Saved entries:
Segment Open
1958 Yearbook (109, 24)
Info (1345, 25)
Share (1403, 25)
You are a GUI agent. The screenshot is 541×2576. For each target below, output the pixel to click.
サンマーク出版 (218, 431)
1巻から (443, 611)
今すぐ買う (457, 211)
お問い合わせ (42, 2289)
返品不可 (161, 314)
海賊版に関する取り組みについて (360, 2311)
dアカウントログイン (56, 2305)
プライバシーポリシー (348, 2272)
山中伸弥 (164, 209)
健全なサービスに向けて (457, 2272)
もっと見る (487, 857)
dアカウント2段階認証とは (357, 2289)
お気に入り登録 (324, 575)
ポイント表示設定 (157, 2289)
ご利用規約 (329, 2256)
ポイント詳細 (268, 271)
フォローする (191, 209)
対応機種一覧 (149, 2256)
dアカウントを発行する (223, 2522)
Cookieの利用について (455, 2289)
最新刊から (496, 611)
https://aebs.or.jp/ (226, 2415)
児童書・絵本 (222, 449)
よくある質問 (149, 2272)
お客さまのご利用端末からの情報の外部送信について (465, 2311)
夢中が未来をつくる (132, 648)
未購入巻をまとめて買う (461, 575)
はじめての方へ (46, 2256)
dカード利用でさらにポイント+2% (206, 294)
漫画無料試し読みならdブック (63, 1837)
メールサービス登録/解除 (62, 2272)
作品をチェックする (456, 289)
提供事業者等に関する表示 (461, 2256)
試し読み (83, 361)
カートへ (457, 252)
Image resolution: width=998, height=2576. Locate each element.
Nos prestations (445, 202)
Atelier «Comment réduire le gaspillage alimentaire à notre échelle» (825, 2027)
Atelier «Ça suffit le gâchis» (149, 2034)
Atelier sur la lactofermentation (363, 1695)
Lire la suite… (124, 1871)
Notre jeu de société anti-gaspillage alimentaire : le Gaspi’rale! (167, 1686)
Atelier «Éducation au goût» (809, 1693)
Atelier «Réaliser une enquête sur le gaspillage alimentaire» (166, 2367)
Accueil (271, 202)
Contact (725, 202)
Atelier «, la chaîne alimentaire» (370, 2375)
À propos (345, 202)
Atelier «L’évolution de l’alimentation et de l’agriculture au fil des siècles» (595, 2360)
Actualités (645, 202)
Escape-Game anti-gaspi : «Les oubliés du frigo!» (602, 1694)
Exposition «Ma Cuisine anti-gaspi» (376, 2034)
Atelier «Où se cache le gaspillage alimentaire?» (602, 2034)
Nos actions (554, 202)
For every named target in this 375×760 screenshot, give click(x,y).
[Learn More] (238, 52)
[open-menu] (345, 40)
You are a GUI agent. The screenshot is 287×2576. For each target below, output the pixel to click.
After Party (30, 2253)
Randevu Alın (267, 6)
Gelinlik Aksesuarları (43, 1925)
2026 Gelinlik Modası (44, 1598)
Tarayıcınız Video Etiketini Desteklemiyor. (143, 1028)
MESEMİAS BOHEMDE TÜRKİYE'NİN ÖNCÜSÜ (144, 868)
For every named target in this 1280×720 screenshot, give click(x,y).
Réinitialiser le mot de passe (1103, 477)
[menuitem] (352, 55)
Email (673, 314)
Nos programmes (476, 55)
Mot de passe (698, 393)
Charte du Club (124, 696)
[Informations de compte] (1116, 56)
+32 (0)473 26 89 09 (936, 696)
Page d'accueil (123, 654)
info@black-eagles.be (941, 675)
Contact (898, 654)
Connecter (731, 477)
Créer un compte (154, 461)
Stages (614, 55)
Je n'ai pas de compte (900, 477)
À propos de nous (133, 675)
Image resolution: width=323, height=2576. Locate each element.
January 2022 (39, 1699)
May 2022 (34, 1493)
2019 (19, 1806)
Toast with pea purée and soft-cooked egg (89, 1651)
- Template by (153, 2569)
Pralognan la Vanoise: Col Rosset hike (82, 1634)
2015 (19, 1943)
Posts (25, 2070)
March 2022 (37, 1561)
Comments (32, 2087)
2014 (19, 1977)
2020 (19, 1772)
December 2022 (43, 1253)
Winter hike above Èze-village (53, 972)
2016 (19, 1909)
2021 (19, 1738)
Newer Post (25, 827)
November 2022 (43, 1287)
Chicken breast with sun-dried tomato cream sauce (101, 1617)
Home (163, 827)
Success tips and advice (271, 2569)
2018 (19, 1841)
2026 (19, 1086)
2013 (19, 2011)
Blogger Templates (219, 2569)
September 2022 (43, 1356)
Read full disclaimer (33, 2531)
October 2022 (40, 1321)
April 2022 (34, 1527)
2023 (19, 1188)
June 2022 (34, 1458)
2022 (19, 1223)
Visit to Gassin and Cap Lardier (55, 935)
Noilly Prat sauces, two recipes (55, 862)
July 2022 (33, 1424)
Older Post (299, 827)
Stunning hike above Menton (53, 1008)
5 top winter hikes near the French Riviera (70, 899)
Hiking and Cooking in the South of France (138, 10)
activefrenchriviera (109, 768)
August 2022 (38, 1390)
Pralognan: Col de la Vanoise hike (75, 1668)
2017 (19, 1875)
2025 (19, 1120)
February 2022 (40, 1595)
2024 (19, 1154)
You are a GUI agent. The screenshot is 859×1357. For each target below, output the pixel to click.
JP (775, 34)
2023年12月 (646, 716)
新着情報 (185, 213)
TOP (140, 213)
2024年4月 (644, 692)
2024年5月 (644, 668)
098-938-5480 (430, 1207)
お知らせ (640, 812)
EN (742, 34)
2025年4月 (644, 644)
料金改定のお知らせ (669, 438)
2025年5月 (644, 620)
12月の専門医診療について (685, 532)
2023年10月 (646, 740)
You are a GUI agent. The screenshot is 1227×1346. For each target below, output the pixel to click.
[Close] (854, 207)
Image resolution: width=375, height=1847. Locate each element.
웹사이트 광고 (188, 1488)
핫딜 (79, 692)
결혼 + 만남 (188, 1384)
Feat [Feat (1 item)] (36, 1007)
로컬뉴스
Segment Closed
• Task objective: The records above should all be quoted exactly, please.

• Task answer:
1958 Yearbook (109, 24)
Info (1345, 25)
Share (1403, 25)
You are a GUI agent. The screenshot is 541×2576. For each target below, output the pixel to click.
サンマーク出版 (218, 431)
1巻から (443, 611)
今すぐ買う (457, 211)
お問い合わせ (42, 2289)
返品不可 (161, 314)
海賊版に関する取り組みについて (360, 2311)
dアカウントログイン (56, 2305)
プライバシーポリシー (348, 2272)
山中伸弥 (164, 209)
健全なサービスに向けて (457, 2272)
もっと見る (487, 857)
dアカウント2段階認証とは (357, 2289)
お気に入り登録 (324, 575)
ポイント表示設定 (157, 2289)
ご利用規約 (329, 2256)
ポイント詳細 (268, 271)
フォローする (191, 209)
対応機種一覧 (149, 2256)
dアカウントを発行する (223, 2522)
Cookieの利用について (455, 2289)
最新刊から (496, 611)
https://aebs.or.jp/ (226, 2415)
児童書・絵本 (222, 449)
よくある質問 (149, 2272)
お客さまのご利用端末からの情報の外部送信について (465, 2311)
夢中が未来をつくる (132, 648)
未購入巻をまとめて買う (461, 575)
はじめての方へ (46, 2256)
dカード利用でさらにポイント+2% (206, 294)
漫画無料試し読みならdブック (63, 1837)
メールサービス登録/解除 (62, 2272)
作品をチェックする (456, 289)
提供事業者等に関する表示 (461, 2256)
試し読み (83, 361)
カートへ (457, 252)
Image resolution: width=998, height=2576. Locate each element.
Nos prestations (445, 202)
Atelier «Comment réduire le gaspillage alimentaire à notre échelle» (825, 2027)
Atelier «Ça suffit le gâchis» (149, 2034)
Atelier sur la lactofermentation (363, 1695)
Lire la suite… (124, 1871)
Notre jeu de société anti-gaspillage alimentaire : le Gaspi’rale! (167, 1686)
Atelier «Éducation au goût» (809, 1693)
Atelier «Réaliser une enquête sur le gaspillage alimentaire» (166, 2367)
Accueil (271, 202)
Contact (725, 202)
Atelier «, la chaîne alimentaire» (370, 2375)
À propos (345, 202)
Atelier «L’évolution de l’alimentation et de l’agriculture au fil des siècles» (595, 2360)
Actualités (645, 202)
Escape-Game anti-gaspi : «Les oubliés du frigo!» (602, 1694)
Exposition «Ma Cuisine anti-gaspi» (376, 2034)
Atelier «Où se cache le gaspillage alimentaire?» (602, 2034)
Nos actions (554, 202)
For every named target in this 375×760 screenshot, give click(x,y).
[Learn More] (238, 52)
[open-menu] (345, 40)
You are a GUI agent. The screenshot is 287×2576. For each target below, output the pixel to click.
After Party (30, 2253)
Randevu Alın (267, 6)
Gelinlik Aksesuarları (43, 1925)
2026 Gelinlik Modası (44, 1598)
Tarayıcınız Video Etiketini Desteklemiyor. (143, 1028)
MESEMİAS BOHEMDE TÜRKİYE'NİN ÖNCÜSÜ (144, 868)
For every named target in this 1280×720 screenshot, give click(x,y).
Réinitialiser le mot de passe (1103, 477)
[menuitem] (352, 55)
Email (673, 314)
Nos programmes (476, 55)
Mot de passe (698, 393)
Charte du Club (124, 696)
[Informations de compte] (1116, 56)
+32 (0)473 26 89 09 (936, 696)
Page d'accueil (123, 654)
info@black-eagles.be (941, 675)
Contact (898, 654)
Connecter (731, 477)
Créer un compte (154, 461)
Stages (614, 55)
Je n'ai pas de compte (900, 477)
À propos de nous (133, 675)
Image resolution: width=323, height=2576. Locate each element.
January 2022 (39, 1699)
May 2022 (34, 1493)
2019 (19, 1806)
Toast with pea purée and soft-cooked egg (89, 1651)
- Template by (153, 2569)
Pralognan la Vanoise: Col Rosset hike (82, 1634)
2015 (19, 1943)
Posts (25, 2070)
March 2022 (37, 1561)
Comments (32, 2087)
2014 (19, 1977)
2020 (19, 1772)
December 2022 (43, 1253)
Winter hike above Èze-village (53, 972)
2016 (19, 1909)
2021 (19, 1738)
Newer Post (25, 827)
November 2022 (43, 1287)
Chicken breast with sun-dried tomato cream sauce (101, 1617)
Home (163, 827)
Success tips and advice (271, 2569)
2018 (19, 1841)
2026 (19, 1086)
2013 (19, 2011)
Blogger Templates (219, 2569)
September 2022 (43, 1356)
Read full disclaimer (33, 2531)
October 2022 (40, 1321)
April 2022 (34, 1527)
2023 (19, 1188)
June 2022 (34, 1458)
2022 (19, 1223)
Visit to Gassin and Cap Lardier (55, 935)
Noilly Prat sauces, two recipes (55, 862)
July 2022 (33, 1424)
Older Post (299, 827)
Stunning hike above Menton (53, 1008)
5 top winter hikes near the French Riviera (70, 899)
Hiking and Cooking in the South of France (138, 10)
activefrenchriviera (109, 768)
August 2022 (38, 1390)
Pralognan: Col de la Vanoise hike (75, 1668)
2017 (19, 1875)
2025 (19, 1120)
February 2022 (40, 1595)
2024 (19, 1154)
You are a GUI agent. The screenshot is 859×1357. For each target below, output the pixel to click.
JP (775, 34)
2023年12月 (646, 716)
新着情報 (185, 213)
TOP (140, 213)
2024年4月 (644, 692)
2024年5月 (644, 668)
098-938-5480 (430, 1207)
お知らせ (640, 812)
EN (742, 34)
2025年4月 (644, 644)
料金改定のお知らせ (669, 438)
2025年5月 (644, 620)
12月の専門医診療について (685, 532)
2023年10月 (646, 740)
You are a GUI agent. The screenshot is 1227×1346. For each target below, output the pixel to click.
[Close] (854, 207)
Image resolution: width=375, height=1847. Locate each element.
웹사이트 광고 (188, 1488)
핫딜 (79, 692)
결혼 + 만남 (188, 1384)
Feat [Feat (1 item)] (36, 1007)
로컬뉴스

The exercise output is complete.